Erlet CATER - Maître de Conférences, Département de Géographie de l'Université de Reading, Royaume-Uni

 

Introduction

Près des deux tiers de la population des pays à revenus moyens et plus des trois quarts de celle des pays à revenus élevés sont classés dans la catégorie rr urbaine ", c'est-à-dire vivant dans des villes de plus d'un million d'habitants (Banque Mondiale, 1999). L'Internet, vaste réseau d'ordinateurs reliés électroniquement, a doublé de volume, chaque année, au cours de la dernière décennie (Sampat, 1999). En juillet 1999, plus de 56 millions d'ordinateurs hôtes étaient connectés à l'Internet. Si l'on compte que chaque ordinateur hôte représente plus d'un utilisateur, le chiffre global d'internautes dépasse probablement les 100 millions (Network Wizards, 1999).

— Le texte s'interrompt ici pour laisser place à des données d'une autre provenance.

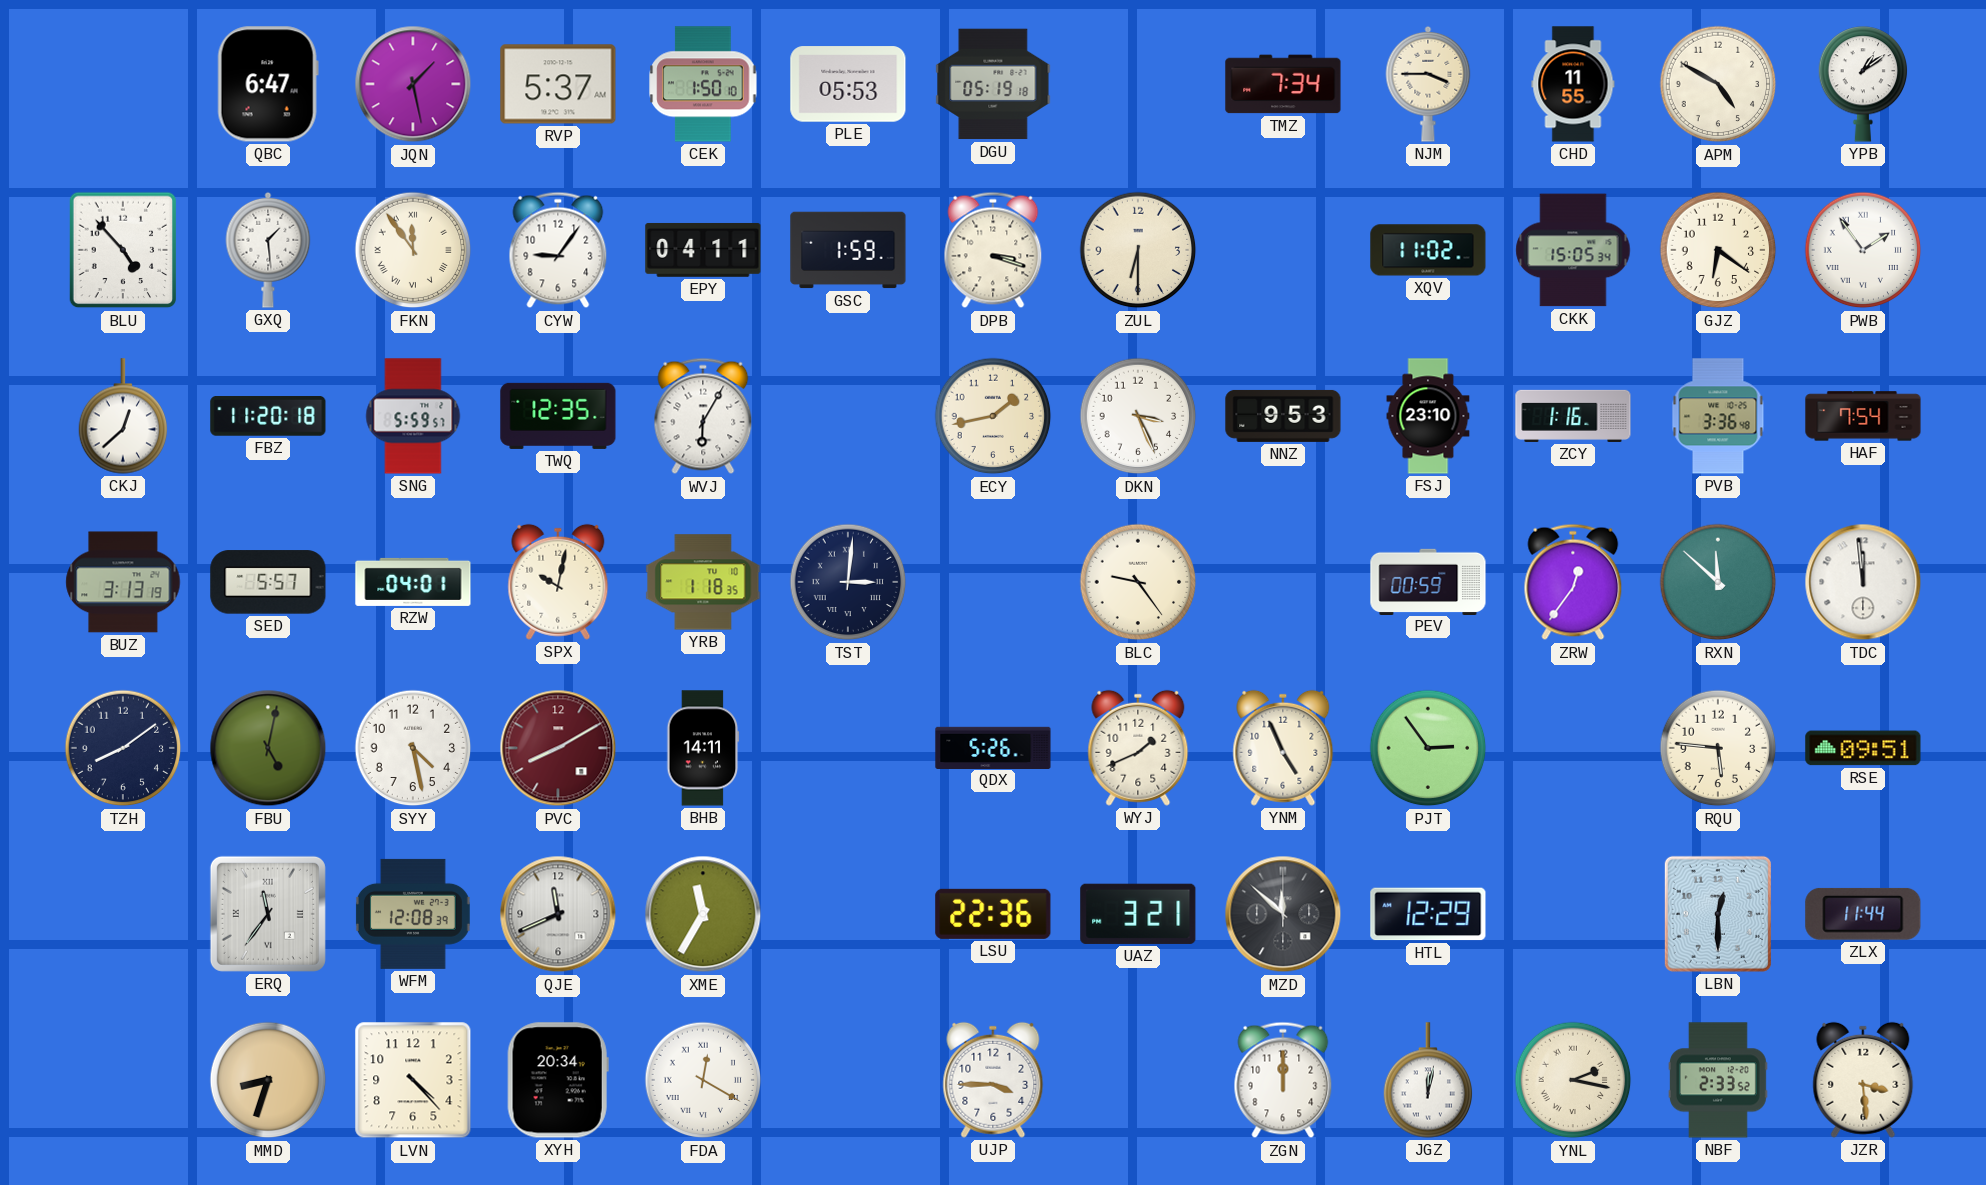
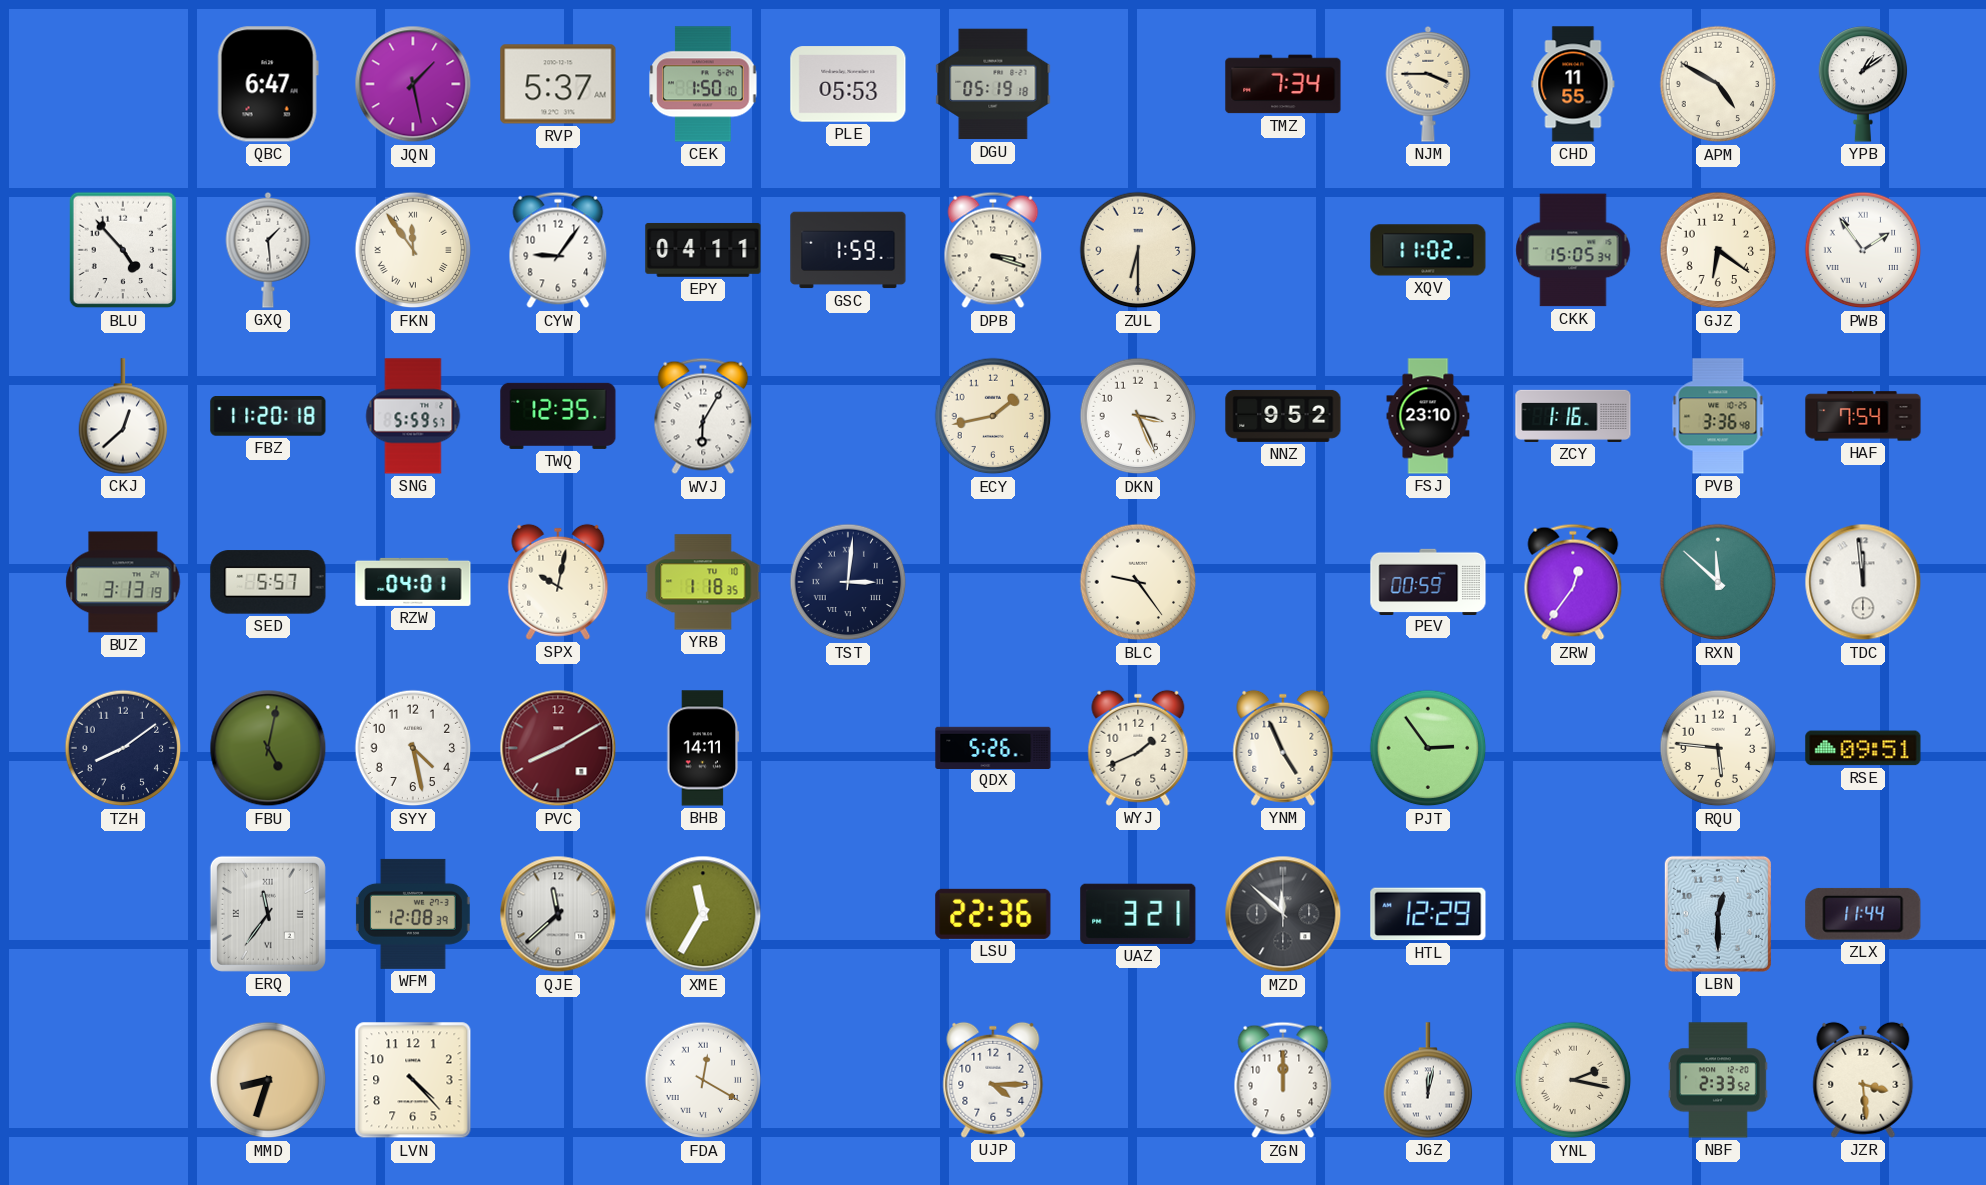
NNZ: 9:53 -> 9:52
QJE: 11:41 -> 11:38
XYH: 20:34 -> none
UJP: 3:45 -> 4:15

Des estimations avancent que huit pour cent de l'humanité sera en ligne d'ici 2001 (Sampat, 1999).
Pourquoi initier l'étude de la durabilité de l'écotourisme dans les régions reculées, dites naturelles, par des indicateurs technologiques? La cause en est que ces facteurs ont des répercussions vitales quant aux conséquences durables de l'écotourisme et ce pour deux raisons.

Tout d'abord, les pressions grandissantes occasionnées par la vie citadine engendrent une demande sans cesse croissante d'expériences touristiques faisant office d'antidote d'une vie stressante. Prenons, comme exemple, un article paru dans le New Straits Times en février 1997, dans lequel un malais décrit un trek dans l'Himalaya, au Népal.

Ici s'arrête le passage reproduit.